■ **Directions**
Would you quote every entry exactly, dropping only the pictures?

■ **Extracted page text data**

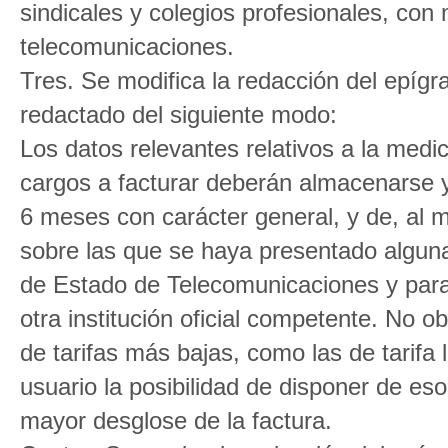
sindicales y colegios profesionales, con
telecomunicaciones.
Tres. Se modifica la redacción del epígr
redactado del siguiente modo:
Los datos relevantes relativos a la medi
cargos a facturar deberán almacenarse y
6 meses con carácter general, y de, al 
sobre las que se haya presentado alguna
de Estado de Telecomunicaciones y para 
otra institución oficial competente. No o
de tarifas más bajas, como las de tarifa 
usuario la posibilidad de disponer de es
mayor desglose de la factura.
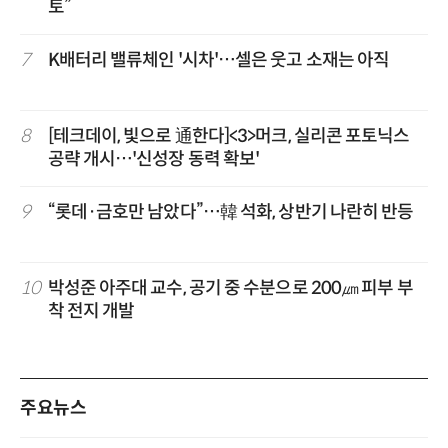
토”
7
K배터리 밸류체인 '시차'…셀은 웃고 소재는 아직
8
[테크데이, 빛으로 通한다]<3>머크, 실리콘 포토닉스
공략 개시…'신성장 동력 확보'
9
“롯데·금호만 남았다”…韓 석화, 상반기 나란히 반등
10
박성준 아주대 교수, 공기 중 수분으로 200㎛ 피부 부
착 전지 개발
주요뉴스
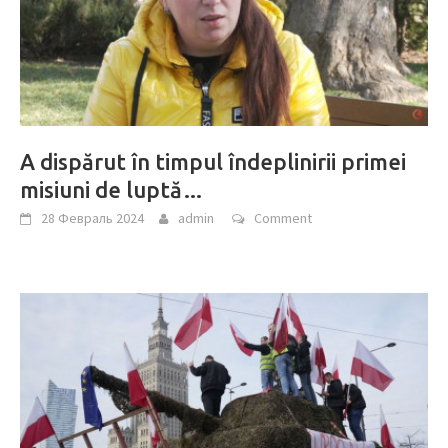
A dispărut în timpul îndeplinirii primei
misiuni de luptă…
28 Февраль 2024
admin
Comment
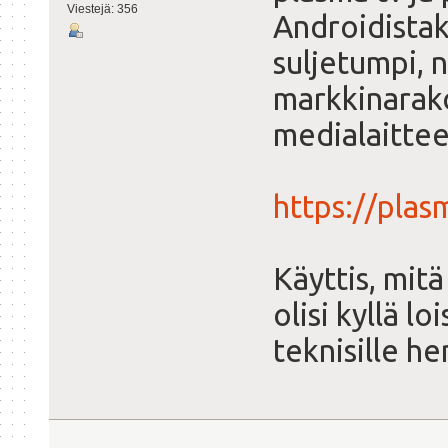
Viestejä: 356
Androidistak
suljetumpi, n
markkinarako
medialaittee
https://plas
Käyttis, mitä
olisi kyllä 
teknisille hen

■ **Exercise result**
sindicales y colegios profesionales, con
telecomunicaciones.
Tres. Se modifica la redacción del epígr
redactado del siguiente modo:
Los datos relevantes relativos a la medi
cargos a facturar deberán almacenarse y
6 meses con carácter general, y de, al 
sobre las que se haya presentado alguna
de Estado de Telecomunicaciones y para 
otra institución oficial competente. No o
de tarifas más bajas, como las de tarifa 
usuario la posibilidad de disponer de es
mayor desglose de la factura.
토”
7
K배터리 밸류체인 '시차'…셀은 웃고 소재는 아직
8
[테크데이, 빛으로 通한다]<3>머크, 실리콘 포토닉스
공략 개시…'신성장 동력 확보'
9
“롯데·금호만 남았다”…韓 석화, 상반기 나란히 반등
10
박성준 아주대 교수, 공기 중 수분으로 200㎛ 피부 부
착 전지 개발
주요뉴스
A dispărut în timpul îndeplinirii primei
misiuni de luptă…
28 Февраль 2024
admin
Comment
Viestejä: 356
Androidistak
suljetumpi, n
markkinarako
medialaittee
https://plas
Käyttis, mitä
olisi kyllä 
teknisille hen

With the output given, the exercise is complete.